Les artistes
Archie Bronson Outfit : En avril 2006, trois barbus londoniens réunis sous le nom d’Archie Bronson Outfit sortent un album de rock’n’roll brut, rêche et totalement azimuté qui réveille non seulement le souvenir de quelques authentiques têtes brulées telles Gun Club, P.I.L. ou The Monks, mais aussi, surtout, celui d’un rock primitif et rugueux comme l’Amérique n’en a plus connu depuis le premier disque des Baptist Generals, six ans plus tôt. Enregistré au cours de l’été 2005 dans la banlieue industrielle de Nashville, sur des terres plutôt dédiées aux barons de la country, cet album étrangement nommé Derdang Derdang est une œuvre sous tension qui tranche radicalement avec l’esprit et le son de l’époque et qui, grâce au travail du producteur Jacquire King, semble saisir une part essentielle des racines du rock américain, quelque chose de primitif et de sauvage qui fit notamment le génie des premiers bluesmen du Mississippi.
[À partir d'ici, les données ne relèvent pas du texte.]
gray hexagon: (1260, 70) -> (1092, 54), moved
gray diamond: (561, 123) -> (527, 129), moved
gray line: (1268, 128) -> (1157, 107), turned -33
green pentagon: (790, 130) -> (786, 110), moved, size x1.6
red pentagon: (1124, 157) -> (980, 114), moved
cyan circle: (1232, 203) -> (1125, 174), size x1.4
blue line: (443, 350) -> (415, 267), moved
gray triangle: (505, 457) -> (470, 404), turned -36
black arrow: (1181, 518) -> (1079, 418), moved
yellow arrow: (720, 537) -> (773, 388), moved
Dans De Los Angeles à New York, le chapitre Bande à part raconte le miracle discographique de ce Derdang Derdang qui apparaît toujours comme l’un des meilleurs albums de rock des années zéro, mais aussi comme le plus américain des chefs-d’œuvre récents du rock anglais.
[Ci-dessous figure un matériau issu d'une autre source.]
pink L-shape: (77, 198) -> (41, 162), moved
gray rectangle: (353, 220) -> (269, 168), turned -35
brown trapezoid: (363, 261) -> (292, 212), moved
Archie Bronson Outfit, “Cherry Lips” (Domino, 2006) :
The Baptist Generals : Au mois de mars 2000, The Baptist Generals, un groupe de Denton (Texas), sort dans la plus grande confidentialité un premier album extrêmement rudimentaire qui prend toute l’époque de revers en imposant un punk acoustique ravagé, sans concession et résolument chaotique, qui semble remettre tous les compteurs à zéro. Alors que le nouveau siècle cherche encore ses marques, ce sidérant Dog, que le groupe a enregistré avec les moyens du bord dans la cuisine de son chanteur, Chris Flemmons, rappelle miraculeusement l’esprit des plus improbables ancêtres du rock’n’roll, celui que l’on retrouve parfois dans les moments les plus troublants des poussiéreux enregistrements de l’Anthology of American Folk Music. Dans De Los Angeles à New York, le chapitre Délivrance raconte l’émergence de cette œuvre folle qui semble renvoyer le punk, le blues et la country à leur état le plus primitif, en s’inspirant de groupes comme les Oblivians ou les Violent Femmes pour mieux réveiller le souvenir de certains des plus fameux inclassables du rock, des Fugs aux Shaggs, en passant par les Godz ou Captain Beefheart & The Magic Band.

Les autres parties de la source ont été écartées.